Carnegie Mellon University Assistant Professor of Musicology Alexa Woloshyn is at the beginning of a three-year project looking to understand the history and future of indigenous peoples in the Pittsburgh region.

Her interdisciplinary project, "Decolonized Futures," integrates Indigenous futurist storytelling with decolonization and analyzes settler colonialist narratives. Through various media it also creates interdisciplinary narratives to envision potential decolonized futures. The project is centered in Pittsburgh, which has historically included the Haudenosaunee, Shawnee, Lenape, and Mingo nations.

Woloshyn said she is eager to explore these themes with the broader CMU community.

"I spend all of my time thinking about these things, but I would love to be talking about these things with colleagues and students," she said.

"Decolonized Futures" was chosen for the Narrative Initiative by CMU's Center for Arts and Society.
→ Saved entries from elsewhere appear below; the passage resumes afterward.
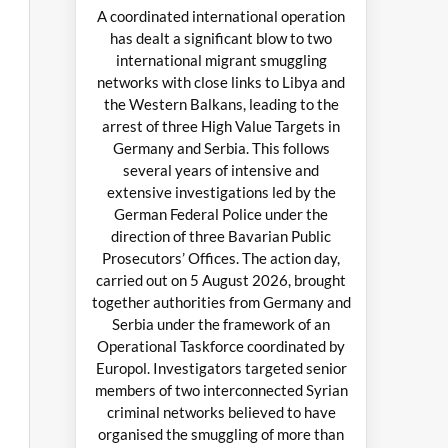
A coordinated international operation
has dealt a significant blow to two
international migrant smuggling
networks with close links to Libya and
the Western Balkans, leading to the
arrest of three High Value Targets in
Germany and Serbia. This follows
several years of intensive and
extensive investigations led by the
German Federal Police under the
direction of three Bavarian Public
Prosecutors’ Offices. The action day,
carried out on 5 August 2026, brought
together authorities from Germany and
Serbia under the framework of an
Operational Taskforce coordinated by
Europol. Investigators targeted senior
members of two interconnected Syrian
criminal networks believed to have
organised the smuggling of more than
The initiative centers on the idea that all aspects of human expression and production are embedded with stories, and that the narrative arch has become a frame for understanding nearly everything about contemporary life.

Alexa Woloshyn

In her research and teaching, Woloshyn focuses on indigenous worldviews and cosmologies, such as in her CMU classes "North American Indigenous Music," "Contemporary Soundscapes," and "World Music."

"Play what you want to play, love what you want to love, but we all need to be much more aware of why we think what we think, why we think this is good music, and why we know these stories and not others," Woloshyn said.

Originally from Saskatchewan, Canada (Treaty 6 territory and the homeland of the Métis), Woloshyn joined Carnegie Mellon's School of Music faculty in 2016. Her research focuses on how electronic, physiological and sociocultural technologies mediate the creation and consumption of musical practices in art and popular musics.

She examines Indigenous musicians' use of mediating technologies to construct and question notions of 'modern' Indigeneity, with artists such as Tanya Tagaq and A Tribe Called Red.

Last year, students in her "North American Indigenous Music" seminar enjoyed a videochat with Chickasaw composer Jerod Impichchaachaaha' Tate so much, that it spurred the first event of "Decolonized Futures:" inviting Tate to CMU last November.

As part of his visit, the Carnegie Mellon Contemporary Ensemble performed Tate's composition, "Shakamaxon," which is named for the historic Lenape village that bordered Philadelphia. Tate described the piece as an imaginary encounter between the past and the present - the Lenape who lived in Shakamaxon and himself.

On March 2, a second event took place: "Sharing our Stories" included members of the Council of Three Rivers American Indian Center, Pitt social work student and artist Morgan Overton, and a member of the East Coast Two Spirit Society, each one representing diverse perspectives as Cherokee, Tuscarora, Shinnecock, Mohawk and Seminole people. The gathering brought together nearly 50 people to the College of Fine Arts, where the panelists discussed community-building in Pittsburgh and elsewhere, as well as the importance of sharing through artistic practices such as beading, sewing, cooking, dancing, singing, and painting.

"It should feel natural that these musicians or knowledge keepers come to CMU, and they should feel welcome here," said Woloshyn, who is working to establish a stronger relationship between the university and the regional indigenous community.

Upcoming events in Woloshyn's project include a symposium this fall on settler colonialism, one the following year on decolonization, and many more visiting musicians and artists.

Students in her "Contemporary Soundscapes" class also will work on the project, developing a set of site-specific compositions. She plans to facilitate a soundwalk, a listening-focused journey through the city where at each stop a student composition connects people with indigenous histories of the place through sound.

To celebrate the project's conclusion in 2021, Woloshyn plans to commission a composer from a nation with a historical tie to the region - to be performed by School of Music students.